> [Activity] Without skipping or changing anything, print all the entries.

> [Records supplied]
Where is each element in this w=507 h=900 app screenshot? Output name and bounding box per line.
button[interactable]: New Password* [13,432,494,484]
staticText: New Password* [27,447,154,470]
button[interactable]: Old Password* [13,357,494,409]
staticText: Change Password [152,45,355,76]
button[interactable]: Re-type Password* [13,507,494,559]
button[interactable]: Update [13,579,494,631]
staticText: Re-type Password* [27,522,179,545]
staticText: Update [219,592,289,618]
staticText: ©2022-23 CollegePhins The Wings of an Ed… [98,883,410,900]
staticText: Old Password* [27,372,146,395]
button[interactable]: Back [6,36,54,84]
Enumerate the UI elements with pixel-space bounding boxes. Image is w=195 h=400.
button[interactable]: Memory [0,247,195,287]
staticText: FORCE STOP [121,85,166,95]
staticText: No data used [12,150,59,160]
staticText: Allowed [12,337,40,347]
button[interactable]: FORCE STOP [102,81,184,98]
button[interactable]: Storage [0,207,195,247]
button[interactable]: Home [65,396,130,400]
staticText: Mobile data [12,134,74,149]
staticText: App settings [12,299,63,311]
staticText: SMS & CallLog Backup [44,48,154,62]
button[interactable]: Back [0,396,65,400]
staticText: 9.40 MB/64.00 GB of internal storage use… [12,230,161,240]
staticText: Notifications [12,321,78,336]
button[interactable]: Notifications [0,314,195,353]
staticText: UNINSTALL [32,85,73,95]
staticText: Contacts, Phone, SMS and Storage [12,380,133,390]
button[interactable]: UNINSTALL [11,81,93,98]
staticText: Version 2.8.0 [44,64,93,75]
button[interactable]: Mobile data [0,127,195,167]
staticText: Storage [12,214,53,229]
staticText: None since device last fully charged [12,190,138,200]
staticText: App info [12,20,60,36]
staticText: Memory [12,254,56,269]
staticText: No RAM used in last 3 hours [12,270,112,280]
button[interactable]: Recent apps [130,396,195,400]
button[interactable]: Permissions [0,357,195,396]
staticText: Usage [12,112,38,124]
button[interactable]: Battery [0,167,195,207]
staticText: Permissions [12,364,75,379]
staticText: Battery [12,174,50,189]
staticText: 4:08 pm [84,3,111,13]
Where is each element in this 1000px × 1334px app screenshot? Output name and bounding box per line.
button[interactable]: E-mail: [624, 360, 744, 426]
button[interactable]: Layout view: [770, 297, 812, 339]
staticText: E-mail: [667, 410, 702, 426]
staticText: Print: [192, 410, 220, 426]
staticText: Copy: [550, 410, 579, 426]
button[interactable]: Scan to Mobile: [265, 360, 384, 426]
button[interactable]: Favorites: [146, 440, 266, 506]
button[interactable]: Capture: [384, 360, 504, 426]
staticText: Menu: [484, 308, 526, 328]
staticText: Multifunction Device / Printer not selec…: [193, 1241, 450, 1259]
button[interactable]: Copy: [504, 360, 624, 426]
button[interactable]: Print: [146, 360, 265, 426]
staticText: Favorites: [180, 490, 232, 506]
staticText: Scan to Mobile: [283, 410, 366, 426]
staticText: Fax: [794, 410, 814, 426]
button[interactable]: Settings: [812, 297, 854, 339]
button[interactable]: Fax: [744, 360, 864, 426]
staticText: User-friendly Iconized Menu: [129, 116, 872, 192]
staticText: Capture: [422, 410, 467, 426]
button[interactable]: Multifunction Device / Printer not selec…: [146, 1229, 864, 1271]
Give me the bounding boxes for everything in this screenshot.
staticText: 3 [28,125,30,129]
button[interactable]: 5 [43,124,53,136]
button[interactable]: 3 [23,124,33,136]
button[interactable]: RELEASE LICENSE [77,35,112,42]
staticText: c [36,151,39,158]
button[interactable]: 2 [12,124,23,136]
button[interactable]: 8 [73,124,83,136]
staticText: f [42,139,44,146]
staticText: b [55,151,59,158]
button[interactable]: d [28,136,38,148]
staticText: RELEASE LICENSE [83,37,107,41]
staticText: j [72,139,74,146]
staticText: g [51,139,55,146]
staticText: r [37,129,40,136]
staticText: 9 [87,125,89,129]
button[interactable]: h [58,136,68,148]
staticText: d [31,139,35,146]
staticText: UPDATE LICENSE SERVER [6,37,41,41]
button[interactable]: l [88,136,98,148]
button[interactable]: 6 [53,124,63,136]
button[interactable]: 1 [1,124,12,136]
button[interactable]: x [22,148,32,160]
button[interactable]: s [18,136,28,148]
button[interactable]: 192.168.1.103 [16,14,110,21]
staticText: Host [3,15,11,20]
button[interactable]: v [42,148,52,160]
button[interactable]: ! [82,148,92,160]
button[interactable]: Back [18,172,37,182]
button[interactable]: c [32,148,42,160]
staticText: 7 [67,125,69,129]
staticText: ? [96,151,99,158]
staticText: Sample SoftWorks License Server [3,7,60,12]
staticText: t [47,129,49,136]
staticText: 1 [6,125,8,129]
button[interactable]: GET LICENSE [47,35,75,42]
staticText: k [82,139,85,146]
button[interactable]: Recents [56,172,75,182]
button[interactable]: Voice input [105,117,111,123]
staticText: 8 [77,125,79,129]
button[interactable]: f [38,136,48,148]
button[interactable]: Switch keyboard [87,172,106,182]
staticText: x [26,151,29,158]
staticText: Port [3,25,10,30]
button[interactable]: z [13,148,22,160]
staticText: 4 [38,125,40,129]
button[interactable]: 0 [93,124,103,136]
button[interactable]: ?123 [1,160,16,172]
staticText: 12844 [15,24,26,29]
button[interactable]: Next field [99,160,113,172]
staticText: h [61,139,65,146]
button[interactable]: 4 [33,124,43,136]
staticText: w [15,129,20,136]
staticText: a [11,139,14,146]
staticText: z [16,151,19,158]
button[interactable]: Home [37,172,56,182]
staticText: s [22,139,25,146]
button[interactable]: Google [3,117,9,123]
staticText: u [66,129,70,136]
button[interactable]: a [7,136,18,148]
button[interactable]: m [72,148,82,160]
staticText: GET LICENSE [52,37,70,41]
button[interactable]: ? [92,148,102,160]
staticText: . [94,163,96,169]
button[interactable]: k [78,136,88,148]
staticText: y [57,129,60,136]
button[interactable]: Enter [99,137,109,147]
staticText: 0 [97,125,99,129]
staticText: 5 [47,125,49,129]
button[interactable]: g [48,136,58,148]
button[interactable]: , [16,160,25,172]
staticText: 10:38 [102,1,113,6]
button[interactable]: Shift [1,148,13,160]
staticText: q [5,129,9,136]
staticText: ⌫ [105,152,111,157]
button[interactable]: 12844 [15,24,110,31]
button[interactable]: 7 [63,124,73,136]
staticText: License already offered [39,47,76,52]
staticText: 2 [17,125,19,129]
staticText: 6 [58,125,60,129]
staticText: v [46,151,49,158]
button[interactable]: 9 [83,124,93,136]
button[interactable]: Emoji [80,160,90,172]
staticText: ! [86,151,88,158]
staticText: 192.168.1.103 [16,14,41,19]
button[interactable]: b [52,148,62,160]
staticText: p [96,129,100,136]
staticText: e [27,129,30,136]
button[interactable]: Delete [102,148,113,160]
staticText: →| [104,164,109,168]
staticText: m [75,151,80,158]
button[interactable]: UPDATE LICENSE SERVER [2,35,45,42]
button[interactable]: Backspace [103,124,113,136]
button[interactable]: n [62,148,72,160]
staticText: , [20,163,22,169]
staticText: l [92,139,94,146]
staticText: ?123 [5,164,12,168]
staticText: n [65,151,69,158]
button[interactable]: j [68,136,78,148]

> [Reply]
Where is each element in this w=507 h=900 app screenshot? Output name and bounding box per line.
button[interactable]: New Password* [13,432,494,484]
staticText: New Password* [27,447,154,470]
button[interactable]: Old Password* [13,357,494,409]
staticText: Change Password [152,45,355,76]
button[interactable]: Re-type Password* [13,507,494,559]
button[interactable]: Update [13,579,494,631]
staticText: Re-type Password* [27,522,179,545]
staticText: Update [219,592,289,618]
staticText: ©2022-23 CollegePhins The Wings of an Ed… [98,883,410,900]
staticText: Old Password* [27,372,146,395]
button[interactable]: Back [6,36,54,84]
Enumerate the UI elements with pixel-space bounding boxes. Image is w=195 h=400.
button[interactable]: Memory [0,247,195,287]
staticText: FORCE STOP [121,85,166,95]
staticText: No data used [12,150,59,160]
staticText: Allowed [12,337,40,347]
button[interactable]: FORCE STOP [102,81,184,98]
button[interactable]: Storage [0,207,195,247]
button[interactable]: Home [65,396,130,400]
staticText: Mobile data [12,134,74,149]
staticText: App settings [12,299,63,311]
staticText: SMS & CallLog Backup [44,48,154,62]
button[interactable]: Back [0,396,65,400]
staticText: 9.40 MB/64.00 GB of internal storage use… [12,230,161,240]
staticText: Notifications [12,321,78,336]
button[interactable]: Notifications [0,314,195,353]
staticText: UNINSTALL [32,85,73,95]
staticText: Contacts, Phone, SMS and Storage [12,380,133,390]
button[interactable]: UNINSTALL [11,81,93,98]
staticText: Version 2.8.0 [44,64,93,75]
button[interactable]: Mobile data [0,127,195,167]
staticText: Storage [12,214,53,229]
staticText: None since device last fully charged [12,190,138,200]
staticText: App info [12,20,60,36]
staticText: Memory [12,254,56,269]
staticText: No RAM used in last 3 hours [12,270,112,280]
button[interactable]: Recent apps [130,396,195,400]
button[interactable]: Permissions [0,357,195,396]
staticText: Usage [12,112,38,124]
button[interactable]: Battery [0,167,195,207]
staticText: Permissions [12,364,75,379]
staticText: Battery [12,174,50,189]
staticText: 4:08 pm [84,3,111,13]
Where is each element in this 1000px × 1334px app screenshot? Output name and bounding box per line.
button[interactable]: E-mail: [624, 360, 744, 426]
button[interactable]: Layout view: [770, 297, 812, 339]
staticText: E-mail: [667, 410, 702, 426]
staticText: Print: [192, 410, 220, 426]
staticText: Copy: [550, 410, 579, 426]
button[interactable]: Scan to Mobile: [265, 360, 384, 426]
button[interactable]: Favorites: [146, 440, 266, 506]
button[interactable]: Capture: [384, 360, 504, 426]
staticText: Menu: [484, 308, 526, 328]
staticText: Multifunction Device / Printer not selec…: [193, 1241, 450, 1259]
button[interactable]: Copy: [504, 360, 624, 426]
button[interactable]: Print: [146, 360, 265, 426]
staticText: Favorites: [180, 490, 232, 506]
staticText: Scan to Mobile: [283, 410, 366, 426]
staticText: Fax: [794, 410, 814, 426]
button[interactable]: Settings: [812, 297, 854, 339]
button[interactable]: Fax: [744, 360, 864, 426]
staticText: User-friendly Iconized Menu: [129, 116, 872, 192]
staticText: Capture: [422, 410, 467, 426]
button[interactable]: Multifunction Device / Printer not selec…: [146, 1229, 864, 1271]
Give me the bounding boxes for everything in this screenshot.
staticText: 3 [28,125,30,129]
button[interactable]: 5 [43,124,53,136]
button[interactable]: 3 [23,124,33,136]
button[interactable]: RELEASE LICENSE [77,35,112,42]
staticText: c [36,151,39,158]
button[interactable]: 2 [12,124,23,136]
button[interactable]: 8 [73,124,83,136]
staticText: f [42,139,44,146]
staticText: b [55,151,59,158]
button[interactable]: d [28,136,38,148]
staticText: RELEASE LICENSE [83,37,107,41]
staticText: j [72,139,74,146]
staticText: g [51,139,55,146]
staticText: r [37,129,40,136]
staticText: 9 [87,125,89,129]
button[interactable]: h [58,136,68,148]
staticText: d [31,139,35,146]
staticText: UPDATE LICENSE SERVER [6,37,41,41]
button[interactable]: l [88,136,98,148]
button[interactable]: 6 [53,124,63,136]
button[interactable]: 1 [1,124,12,136]
button[interactable]: x [22,148,32,160]
button[interactable]: s [18,136,28,148]
button[interactable]: 192.168.1.103 [16,14,110,21]
staticText: Host [3,15,11,20]
button[interactable]: v [42,148,52,160]
button[interactable]: ! [82,148,92,160]
button[interactable]: Back [18,172,37,182]
button[interactable]: c [32,148,42,160]
staticText: 7 [67,125,69,129]
staticText: ? [96,151,99,158]
staticText: Sample SoftWorks License Server [3,7,60,12]
staticText: t [47,129,49,136]
staticText: 1 [6,125,8,129]
button[interactable]: GET LICENSE [47,35,75,42]
staticText: k [82,139,85,146]
button[interactable]: Recents [56,172,75,182]
button[interactable]: Voice input [105,117,111,123]
staticText: 8 [77,125,79,129]
button[interactable]: f [38,136,48,148]
button[interactable]: Switch keyboard [87,172,106,182]
staticText: x [26,151,29,158]
staticText: Port [3,25,10,30]
button[interactable]: z [13,148,22,160]
staticText: 4 [38,125,40,129]
button[interactable]: 0 [93,124,103,136]
button[interactable]: ?123 [1,160,16,172]
staticText: 12844 [15,24,26,29]
button[interactable]: Next field [99,160,113,172]
staticText: h [61,139,65,146]
button[interactable]: 4 [33,124,43,136]
staticText: w [15,129,20,136]
staticText: a [11,139,14,146]
staticText: z [16,151,19,158]
button[interactable]: Home [37,172,56,182]
staticText: s [22,139,25,146]
button[interactable]: Google [3,117,9,123]
staticText: u [66,129,70,136]
button[interactable]: a [7,136,18,148]
button[interactable]: m [72,148,82,160]
staticText: GET LICENSE [52,37,70,41]
button[interactable]: ? [92,148,102,160]
staticText: . [94,163,96,169]
button[interactable]: k [78,136,88,148]
staticText: y [57,129,60,136]
button[interactable]: Enter [99,137,109,147]
staticText: 0 [97,125,99,129]
staticText: 5 [47,125,49,129]
button[interactable]: g [48,136,58,148]
button[interactable]: , [16,160,25,172]
staticText: 10:38 [102,1,113,6]
button[interactable]: Shift [1,148,13,160]
staticText: q [5,129,9,136]
staticText: ⌫ [105,152,111,157]
button[interactable]: 12844 [15,24,110,31]
button[interactable]: 7 [63,124,73,136]
staticText: License already offered [39,47,76,52]
staticText: 2 [17,125,19,129]
staticText: 6 [58,125,60,129]
staticText: v [46,151,49,158]
button[interactable]: 9 [83,124,93,136]
button[interactable]: Emoji [80,160,90,172]
staticText: ! [86,151,88,158]
staticText: 192.168.1.103 [16,14,41,19]
button[interactable]: b [52,148,62,160]
staticText: p [96,129,100,136]
staticText: e [27,129,30,136]
button[interactable]: Delete [102,148,113,160]
staticText: →| [104,164,109,168]
staticText: m [75,151,80,158]
button[interactable]: UPDATE LICENSE SERVER [2,35,45,42]
button[interactable]: Backspace [103,124,113,136]
button[interactable]: n [62,148,72,160]
staticText: , [20,163,22,169]
staticText: l [92,139,94,146]
staticText: ?123 [5,164,12,168]
staticText: n [65,151,69,158]
button[interactable]: j [68,136,78,148]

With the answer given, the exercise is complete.